Es una guerra de clases sociales con unos cuantos navegantes. En 2010 el 10 por ciento de los hogares, 2.9 millones, 11 millones de personas, concentraron el 33.9 por ciento del ingreso total, equivalente al recibido por casi el 70 por ciento, 20 millones, 79 millones de mexicanos, ubicadas en la parte inferior de la pirámide social. En 2008 había sido de 36.3 por ciento. Las estadísticas, empero, llevan a otro par de espejismos. La tajada del león del ingreso y la riqueza es monopolizada por alrededor de 1 mil familias, entre éstas la de los individuos citados anteriormente. La supuesta reducción en la inequidad no se debe a que súbitamente se le ablandara el corazón al capitalismo neoliberal y derramara de mejor manera el ingreso. Se explica porque el sector privilegiado perdió más que los otros.

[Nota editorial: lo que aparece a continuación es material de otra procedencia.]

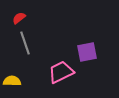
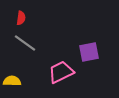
red semicircle: moved 2 px right; rotated 136 degrees clockwise
gray line: rotated 35 degrees counterclockwise
purple square: moved 2 px right
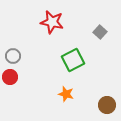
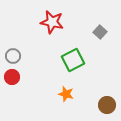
red circle: moved 2 px right
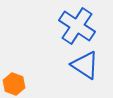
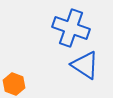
blue cross: moved 6 px left, 2 px down; rotated 15 degrees counterclockwise
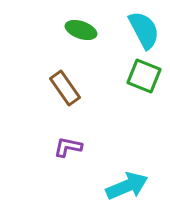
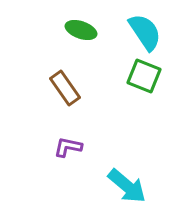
cyan semicircle: moved 1 px right, 2 px down; rotated 6 degrees counterclockwise
cyan arrow: rotated 63 degrees clockwise
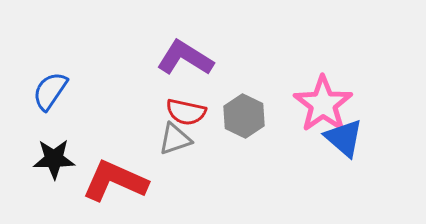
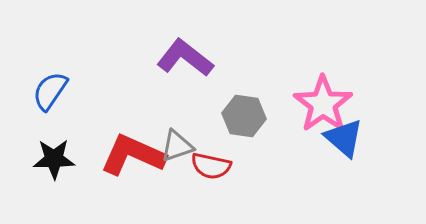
purple L-shape: rotated 6 degrees clockwise
red semicircle: moved 25 px right, 54 px down
gray hexagon: rotated 18 degrees counterclockwise
gray triangle: moved 2 px right, 7 px down
red L-shape: moved 18 px right, 26 px up
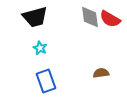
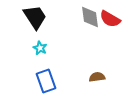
black trapezoid: rotated 108 degrees counterclockwise
brown semicircle: moved 4 px left, 4 px down
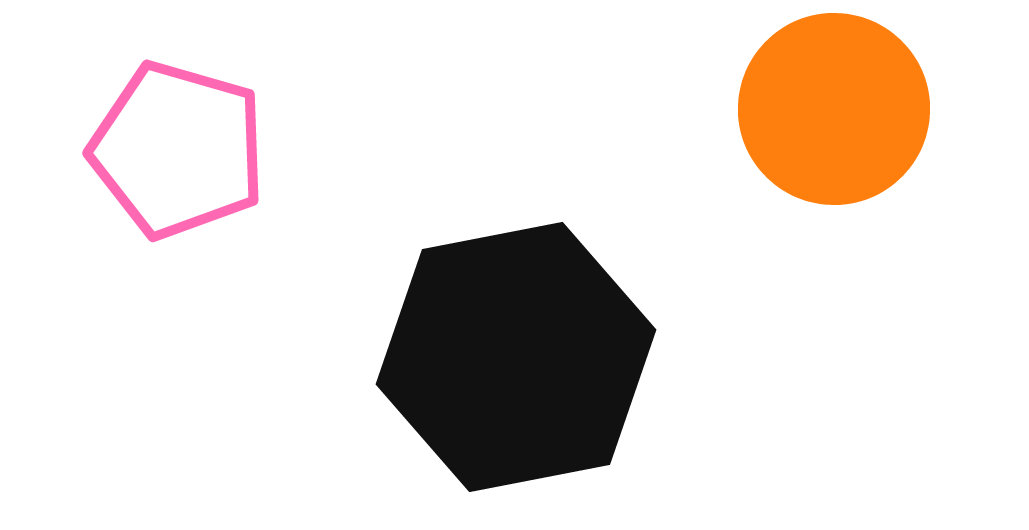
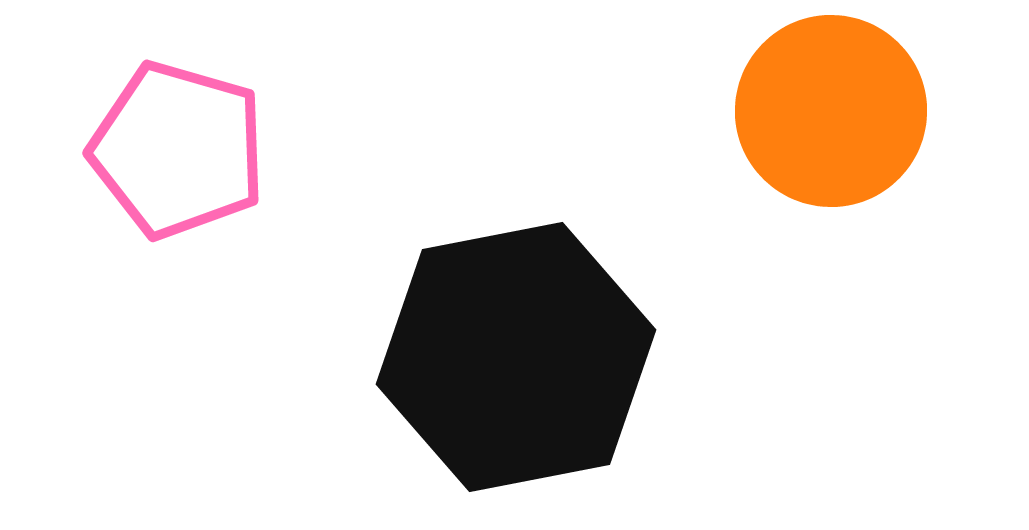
orange circle: moved 3 px left, 2 px down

Tampoco es producto de una política pública distributiva ya que ésta no existe.

México, como los demás países latinoamericanos, se caracteriza por su alta concentración del ingreso y por ser una de las naciones más desiguales del mundo. Lo anterior se agravó con el modelo neoliberal administrado por los tecnócratas priístas y panistas. En esa materia se vive el peor momento desde la “modernización” porfirista. Hasta principios de la década de 1980 había mejorado la distribución del ingreso y se había reducido la pobreza, merced al crecimiento económico sostenido y un gasto público social menos ineficiente. A partir de ese momento se retrocedió debido a la crisis, la política económica y las contrarreformas neoliberales que redistribuyeron el ingreso y la riqueza hacia los capitalistas. En 1990 fluctuaron entre la permanencia de la situación de la década anterior y su deterioro como consecuencia de la crisis, la mediocridad del crecimiento y las mismas políticas. En este siglo se agudizaron las desigualdades económicas, sociales y políticas de la nación.